Above: Map showing Cornwall, UK courtesy of Nilfanion.

Cornish carols are one such genre; a social and musical tradition performed at Christmas, as opposed to May or Easter carolling traditions. The local representation of a non-conformist religious choral practice that was widespread across the United Kingdom, the corpus known today as Cornish carols is largely the result of an upsurge in carol composition following the visits of John Wesley (1703-1791) and the subsequent growth of the Methodism. Surviving caroling traditions in Cornwall, such as those in Padstow, reflect elements of practices described in early nineteenth century accounts of caroling practices in Cornwall. These accounts describe groups of musicians touring their particular town, village or parish throughout the night singing carols to the local residents at their houses (Gilbert 1822; Sandys 1833). The musicians were also usually rewarded with some money or food and drink.

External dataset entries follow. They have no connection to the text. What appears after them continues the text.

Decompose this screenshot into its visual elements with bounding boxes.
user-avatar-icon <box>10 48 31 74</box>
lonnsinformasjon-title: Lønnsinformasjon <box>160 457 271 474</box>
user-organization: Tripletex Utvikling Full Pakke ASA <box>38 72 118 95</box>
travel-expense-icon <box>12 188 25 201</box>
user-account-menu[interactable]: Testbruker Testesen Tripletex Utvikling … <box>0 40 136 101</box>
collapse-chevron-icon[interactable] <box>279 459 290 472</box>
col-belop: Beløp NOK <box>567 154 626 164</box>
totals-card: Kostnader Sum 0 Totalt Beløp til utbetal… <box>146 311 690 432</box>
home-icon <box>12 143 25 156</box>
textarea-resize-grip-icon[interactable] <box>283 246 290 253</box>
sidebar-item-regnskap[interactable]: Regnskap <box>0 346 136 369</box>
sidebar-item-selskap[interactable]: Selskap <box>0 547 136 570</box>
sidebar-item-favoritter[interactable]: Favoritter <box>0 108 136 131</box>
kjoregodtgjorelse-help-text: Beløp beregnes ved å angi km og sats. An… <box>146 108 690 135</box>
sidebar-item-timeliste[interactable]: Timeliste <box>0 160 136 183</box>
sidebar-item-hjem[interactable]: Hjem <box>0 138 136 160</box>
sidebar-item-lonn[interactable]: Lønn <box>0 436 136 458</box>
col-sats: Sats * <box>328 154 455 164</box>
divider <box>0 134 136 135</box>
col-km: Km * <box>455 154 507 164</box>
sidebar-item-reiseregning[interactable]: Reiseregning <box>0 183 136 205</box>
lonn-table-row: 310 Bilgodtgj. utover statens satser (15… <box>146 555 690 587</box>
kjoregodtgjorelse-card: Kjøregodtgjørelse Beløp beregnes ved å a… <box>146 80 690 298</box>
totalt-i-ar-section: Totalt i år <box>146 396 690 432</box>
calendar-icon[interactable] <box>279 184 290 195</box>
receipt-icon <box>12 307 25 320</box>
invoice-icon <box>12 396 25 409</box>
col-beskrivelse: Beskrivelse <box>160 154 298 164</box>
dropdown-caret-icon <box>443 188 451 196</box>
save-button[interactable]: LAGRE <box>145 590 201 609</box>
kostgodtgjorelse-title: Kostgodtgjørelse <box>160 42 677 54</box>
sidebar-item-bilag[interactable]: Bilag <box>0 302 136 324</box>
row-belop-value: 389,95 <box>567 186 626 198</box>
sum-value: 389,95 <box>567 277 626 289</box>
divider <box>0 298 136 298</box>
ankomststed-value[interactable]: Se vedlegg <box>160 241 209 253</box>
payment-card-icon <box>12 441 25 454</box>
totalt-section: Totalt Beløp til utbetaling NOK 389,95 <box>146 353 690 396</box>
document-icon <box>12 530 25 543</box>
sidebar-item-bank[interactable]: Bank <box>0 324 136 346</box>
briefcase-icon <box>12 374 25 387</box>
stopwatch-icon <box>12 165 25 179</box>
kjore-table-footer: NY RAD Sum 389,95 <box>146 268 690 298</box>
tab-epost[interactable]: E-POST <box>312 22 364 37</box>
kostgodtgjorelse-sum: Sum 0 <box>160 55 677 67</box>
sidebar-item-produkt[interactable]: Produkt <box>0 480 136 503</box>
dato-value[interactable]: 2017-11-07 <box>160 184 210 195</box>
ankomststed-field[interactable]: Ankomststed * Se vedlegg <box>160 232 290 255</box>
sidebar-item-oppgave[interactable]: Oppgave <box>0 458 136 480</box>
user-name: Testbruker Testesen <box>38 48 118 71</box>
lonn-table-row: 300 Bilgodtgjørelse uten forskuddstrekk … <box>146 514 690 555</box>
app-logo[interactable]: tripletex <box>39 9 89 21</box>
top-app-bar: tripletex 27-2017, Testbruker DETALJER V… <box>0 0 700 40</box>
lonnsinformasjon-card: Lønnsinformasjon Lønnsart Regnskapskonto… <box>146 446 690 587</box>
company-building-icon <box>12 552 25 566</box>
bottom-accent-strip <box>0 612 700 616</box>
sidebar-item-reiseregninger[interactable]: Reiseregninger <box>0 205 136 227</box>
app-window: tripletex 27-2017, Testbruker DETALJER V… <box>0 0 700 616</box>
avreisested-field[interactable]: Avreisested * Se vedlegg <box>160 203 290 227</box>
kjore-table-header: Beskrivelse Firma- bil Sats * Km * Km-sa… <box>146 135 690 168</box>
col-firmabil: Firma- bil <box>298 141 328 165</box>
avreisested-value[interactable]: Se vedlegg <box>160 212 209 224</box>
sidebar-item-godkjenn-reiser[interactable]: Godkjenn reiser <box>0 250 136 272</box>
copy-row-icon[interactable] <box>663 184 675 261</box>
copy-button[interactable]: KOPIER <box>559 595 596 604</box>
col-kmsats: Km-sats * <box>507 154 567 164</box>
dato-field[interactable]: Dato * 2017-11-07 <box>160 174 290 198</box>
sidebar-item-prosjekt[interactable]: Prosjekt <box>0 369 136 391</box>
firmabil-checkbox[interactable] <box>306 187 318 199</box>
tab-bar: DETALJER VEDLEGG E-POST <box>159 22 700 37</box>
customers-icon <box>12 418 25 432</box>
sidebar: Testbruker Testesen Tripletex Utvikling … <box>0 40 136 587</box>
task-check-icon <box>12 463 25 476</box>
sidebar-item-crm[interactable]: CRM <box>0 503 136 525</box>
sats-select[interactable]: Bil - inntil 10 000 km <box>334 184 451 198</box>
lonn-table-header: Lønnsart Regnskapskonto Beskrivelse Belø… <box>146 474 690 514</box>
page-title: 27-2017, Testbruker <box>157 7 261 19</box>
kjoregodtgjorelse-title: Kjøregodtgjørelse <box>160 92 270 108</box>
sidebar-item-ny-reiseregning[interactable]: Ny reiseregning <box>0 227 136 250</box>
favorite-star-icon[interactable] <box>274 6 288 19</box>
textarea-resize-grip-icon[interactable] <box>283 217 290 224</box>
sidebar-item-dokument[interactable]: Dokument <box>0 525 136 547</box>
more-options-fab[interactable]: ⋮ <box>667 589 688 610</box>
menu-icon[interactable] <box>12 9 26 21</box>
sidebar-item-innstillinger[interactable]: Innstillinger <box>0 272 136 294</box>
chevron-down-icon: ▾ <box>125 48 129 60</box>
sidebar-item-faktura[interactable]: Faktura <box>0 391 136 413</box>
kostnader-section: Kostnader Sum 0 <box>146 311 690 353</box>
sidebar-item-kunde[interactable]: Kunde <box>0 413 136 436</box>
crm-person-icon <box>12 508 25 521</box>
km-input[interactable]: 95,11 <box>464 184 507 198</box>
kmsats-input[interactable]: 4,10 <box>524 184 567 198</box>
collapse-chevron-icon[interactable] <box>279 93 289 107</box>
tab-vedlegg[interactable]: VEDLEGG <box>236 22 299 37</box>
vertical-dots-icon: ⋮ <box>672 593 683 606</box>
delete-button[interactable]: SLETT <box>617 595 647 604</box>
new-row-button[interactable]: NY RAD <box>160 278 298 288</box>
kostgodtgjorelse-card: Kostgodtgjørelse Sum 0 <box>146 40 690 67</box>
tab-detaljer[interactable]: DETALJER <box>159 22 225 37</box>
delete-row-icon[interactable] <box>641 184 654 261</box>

Above: Carolers outside the Golden Lion pub in Padstow, December 2010 (photo: Elizabeth Neale).

Above: The Padstow carolers performing "Zadoc" (Recorded by Elizabeth Neale, 2011).

 

Sounding Out: The Cornish Association

Cornish carols were spread across the world during the late nineteenth and early twentieth centuries through the migration of Cornish miners to the British colonies and other territories (Payton 2005). Their presence in South Australia during the 1890s is of note since the carols were explicitly tied to perhaps the most fervent contemporary expressions of Cornish identity. The discovery of copper at Kapunda, Gawler and the northern Yorke Peninsula in the mid-nineteenth century resulted in thousands of Cornish miners voluntarily traveling to the colony with the aid of government-assisted passages. In particular, the towns of Moonta, Wallaroo and Kadina (the Copper Triangle) became known as Australia’s “Little Cornwall,” and continue to celebrate Cornish heritage. The prominent historian of the Cornish in Australia, Professor Philip Payton, considers that the nineteenth-century Cornish communities in the Copper Triangle not only unconsciously retained Cornish culture in their continuation of existing cultural habits, but also that “individuals and organizations deliberately replicated former behaviour or adopted ‘Cornish’ rhetoric as a means of asserting community or institutional identity in their new land” (Payton 2007:57).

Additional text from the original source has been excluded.